→ **To do**
Your answer must be the records below, given again exactly, with no pictures in it.

→ **Exercise input**
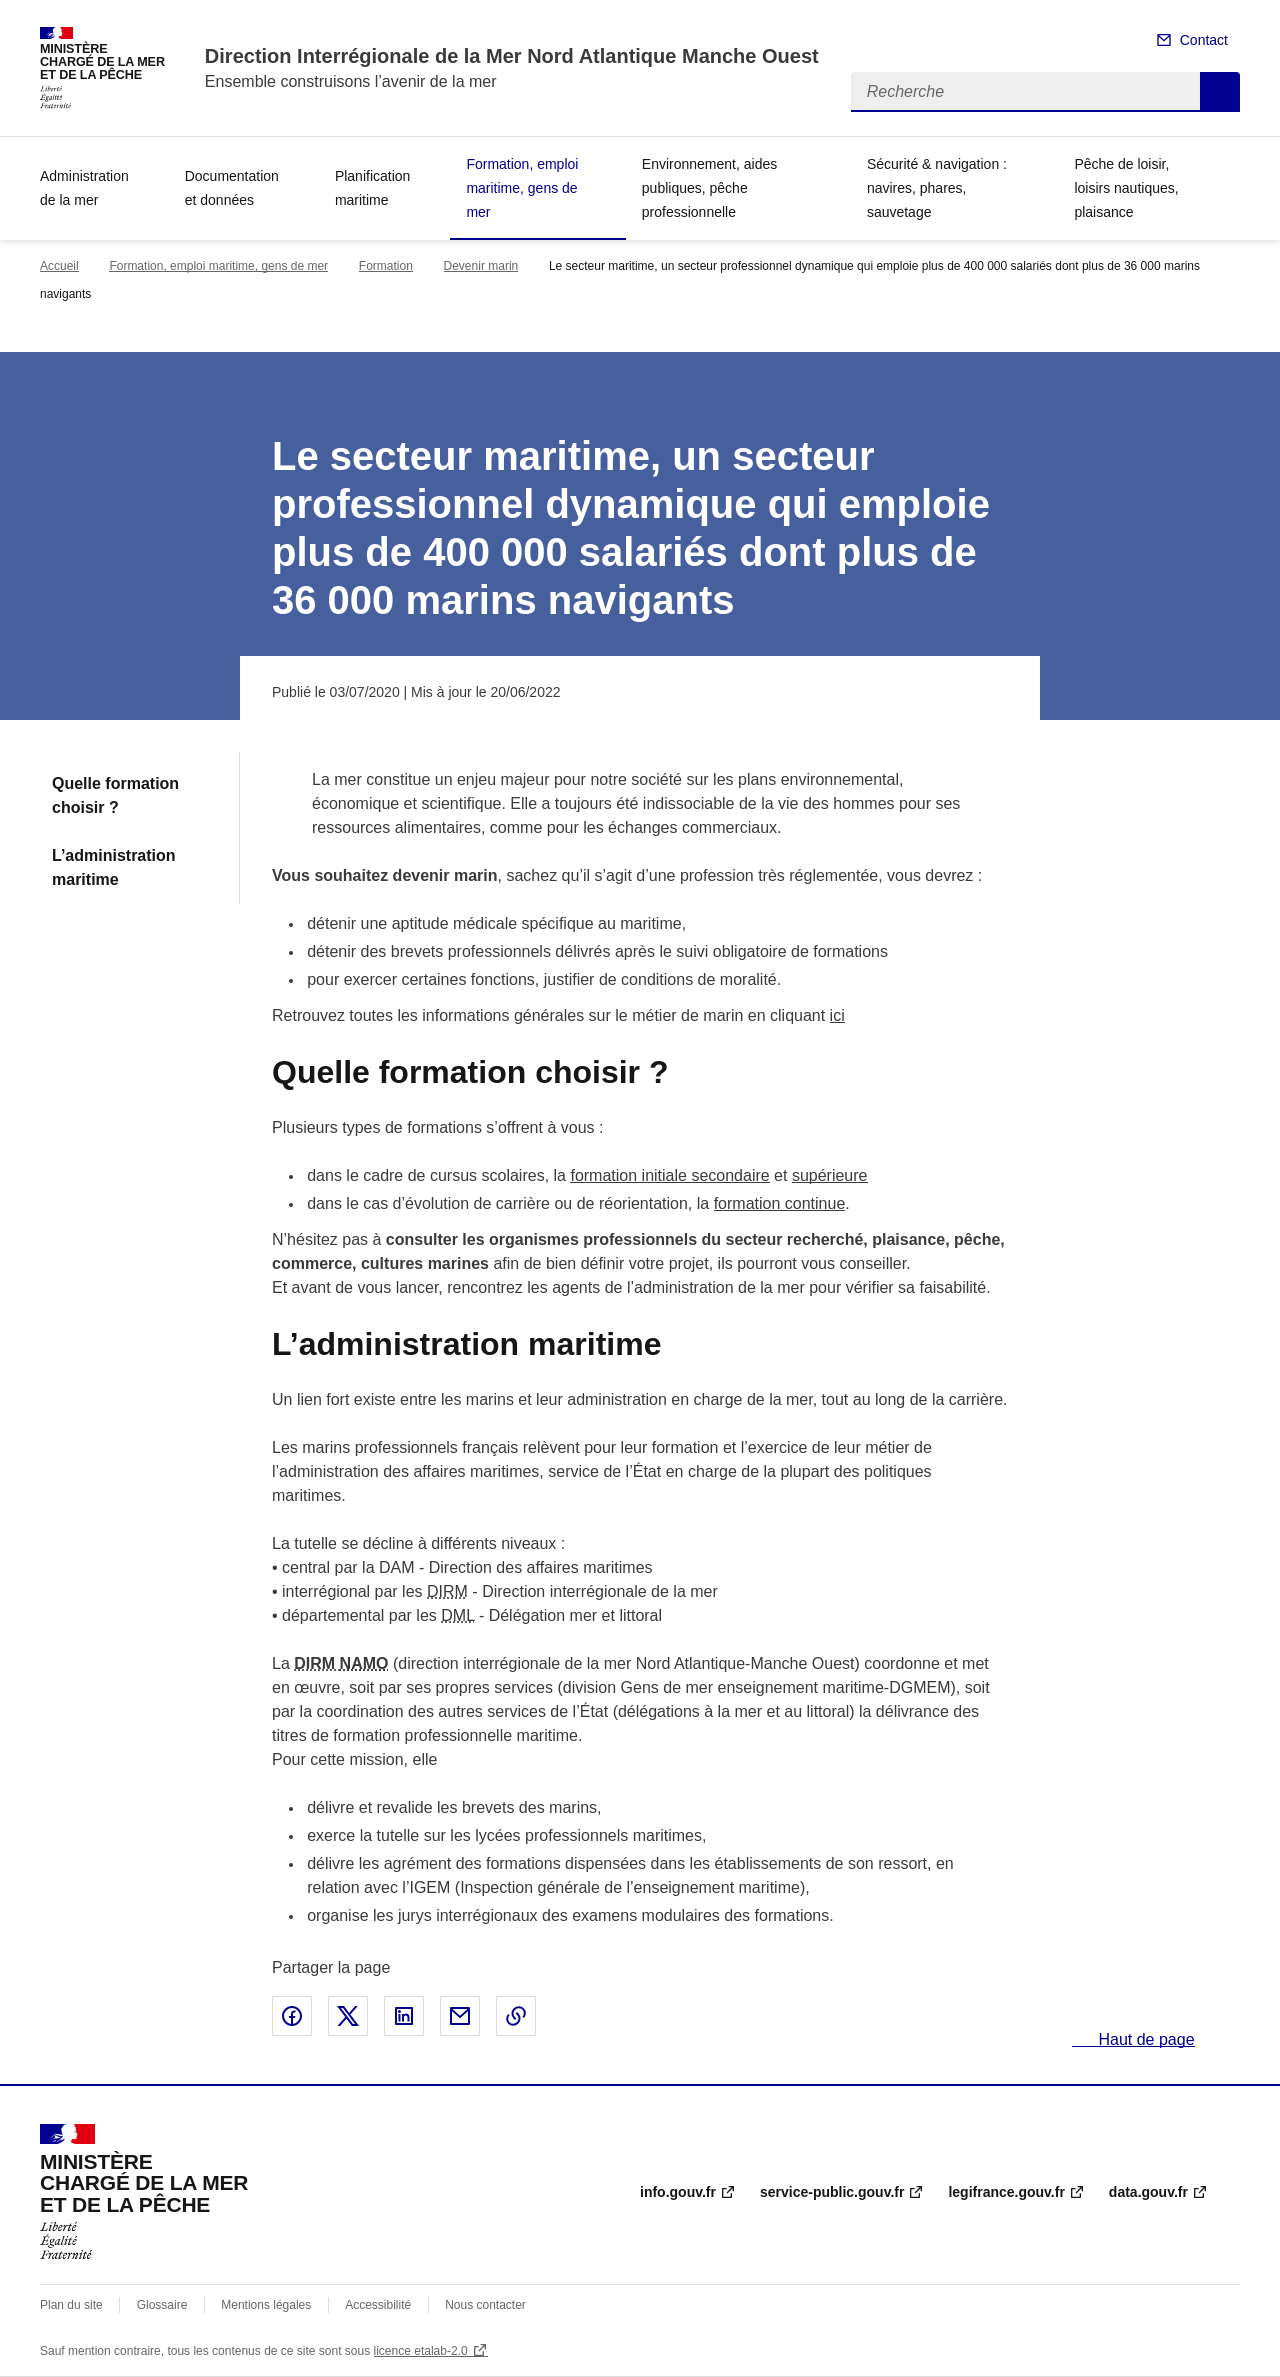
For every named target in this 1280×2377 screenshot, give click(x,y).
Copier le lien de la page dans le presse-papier (516, 2016)
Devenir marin (481, 266)
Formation (386, 266)
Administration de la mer (84, 188)
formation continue (780, 1203)
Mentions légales (266, 2305)
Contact (1204, 40)
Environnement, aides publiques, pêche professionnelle (709, 188)
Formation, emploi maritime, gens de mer (522, 188)
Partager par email (460, 2016)
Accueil (59, 266)
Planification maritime (373, 188)
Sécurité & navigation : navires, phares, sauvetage (937, 188)
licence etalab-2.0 (421, 2351)
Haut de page (1144, 2039)
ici (837, 1015)
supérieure (830, 1175)
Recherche (1220, 92)
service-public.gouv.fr (832, 2192)
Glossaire (162, 2305)
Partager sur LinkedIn (404, 2016)
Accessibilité (378, 2305)
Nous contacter (485, 2305)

→ **Response**
For every named target in this 1280×2377 screenshot, give click(x,y).
Copier le lien de la page dans le presse-papier (516, 2016)
Devenir marin (481, 266)
Formation (386, 266)
Administration de la mer (84, 188)
formation continue (780, 1203)
Mentions légales (266, 2305)
Contact (1204, 40)
Environnement, aides publiques, pêche professionnelle (709, 188)
Formation, emploi maritime, gens de mer (522, 188)
Partager par email (460, 2016)
Accueil (59, 266)
Planification maritime (373, 188)
Sécurité & navigation : navires, phares, sauvetage (937, 188)
licence etalab-2.0 (421, 2351)
Haut de page (1144, 2039)
ici (837, 1015)
supérieure (830, 1175)
Recherche (1220, 92)
service-public.gouv.fr (832, 2192)
Glossaire (162, 2305)
Partager sur LinkedIn (404, 2016)
Accessibilité (378, 2305)
Nous contacter (485, 2305)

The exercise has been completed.